Providing Trauma Counseling

Our approach is to train well-respected local people in basic trauma counseling. They in turn help their communities. Twice a year our team of professional counselors–three remarkable women from Missouri–go to northern Uganda to run intensive training courses.

Our graduates become outreach counselors; we provide bikes so they can reach distant villages. We know they are having a positive effect, because villagers report that they are better able to work, study and sleep. Our American team will keep returning to run courses because we have only just scraped the surface of local needs.

Network for Africa’s outreach counselors have also become trusted messengers, passing on information about health, nutrition, family planning and women’s rights. Civil society was destroyed during the decades of war, yet our outreach counselor team members are just the people who can help strengthen social networks and coping mechanisms.

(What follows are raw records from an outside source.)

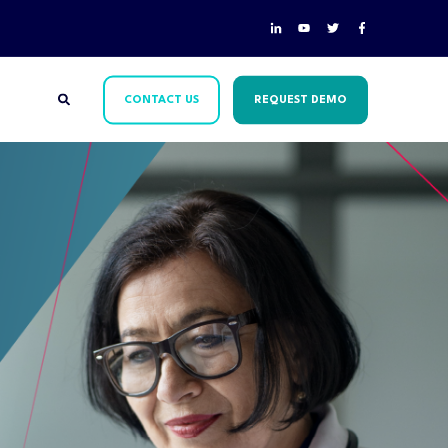
CONTACT US
REQUEST DEMO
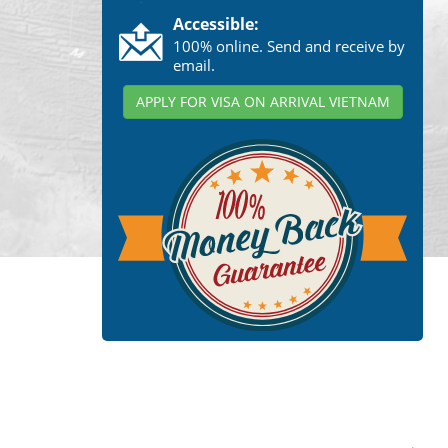
Accessible:
100% online. Send and receive by
email.
APPLY FOR VISA ON ARRIVAL VIETNAM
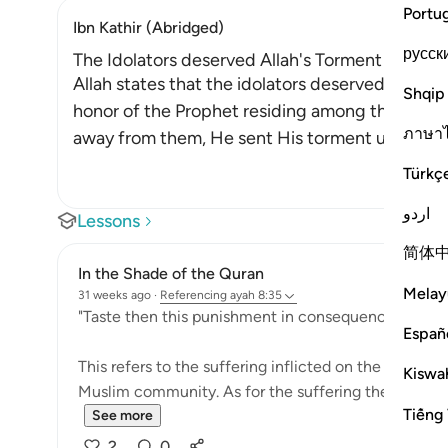
Portu
Ibn Kathir (Abridged)
русск
The Idolators deserved Allah's Torment after Th
Allah states that the idolators deserved the to
Shqip
honor of the Prophet residing among them. Afte
ภาษา
away from them, He sent His torment upon the
Türkç
اردو
Lessons
简体
In the Shade of the Quran
Melay
31 weeks ago
·
Referencing
ayah 8:35
"Taste then this punishment in consequence of your 
Españ
This refers to the suffering inflicted on the unbeliev
Kiswah
Muslim community. As for the suffering they prayed f
Tiếng 
See more
2
0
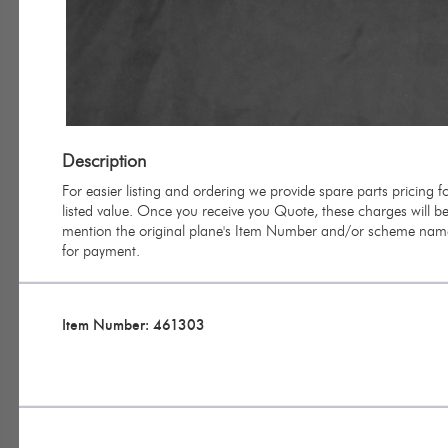
Description
For easier listing and ordering we provide spare parts pricing
listed value. Once you receive you Quote, these charges will be 
mention the original plane's Item Number and/or scheme name 
for payment.
Item Number: 461303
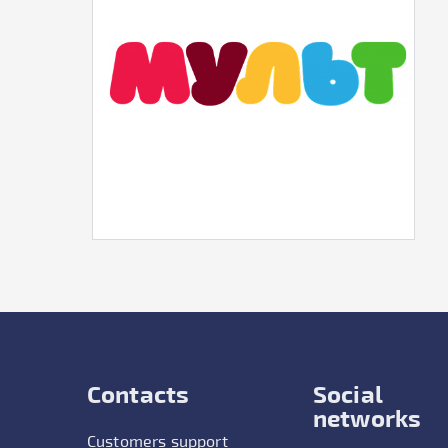
Contacts
Social
networks
Customers support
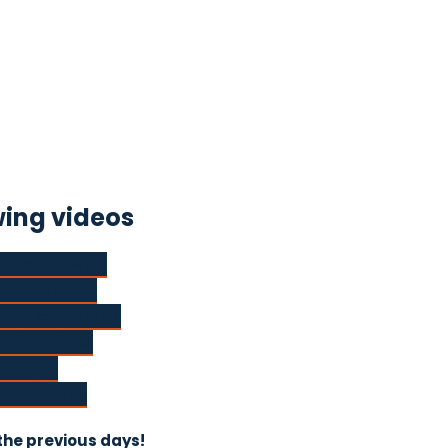
wing videos
out co-design
nd Youth Hub
East Gippsland
unior Rhinos
Diverge
ng potential
the previous days!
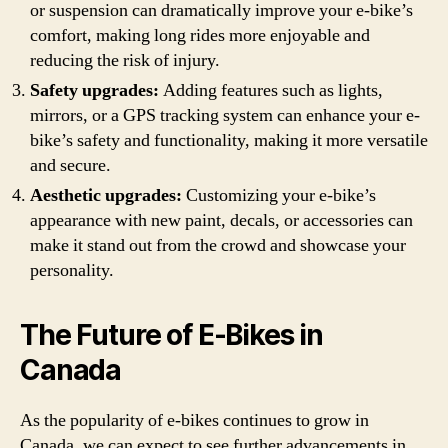
or suspension can dramatically improve your e-bike’s
comfort, making long rides more enjoyable and
reducing the risk of injury.
Safety upgrades:
Adding features such as lights,
mirrors, or a GPS tracking system can enhance your e-
bike’s safety and functionality, making it more versatile
and secure.
Aesthetic upgrades:
Customizing your e-bike’s
appearance with new paint, decals, or accessories can
make it stand out from the crowd and showcase your
personality.
The Future of E-Bikes in
Canada
As the popularity of e-bikes continues to grow in
Canada, we can expect to see further advancements in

The community’s psychological well-being cannot be separated from their dire economic circumstances. Traditional farming skills were lost while people were in the camps, so we train women in sustainable agricultural techniques, enabling them to support their families. We raise funds to buy oxen, seeds and plows and teach environmentally responsible methods to grow traditional nutritious local crops, which then produce balanced meals for their children.

Sometimes we wonder how the women of Patongo find the emotional and physical strength, but as long as they do, we are honored to provide a helping hand.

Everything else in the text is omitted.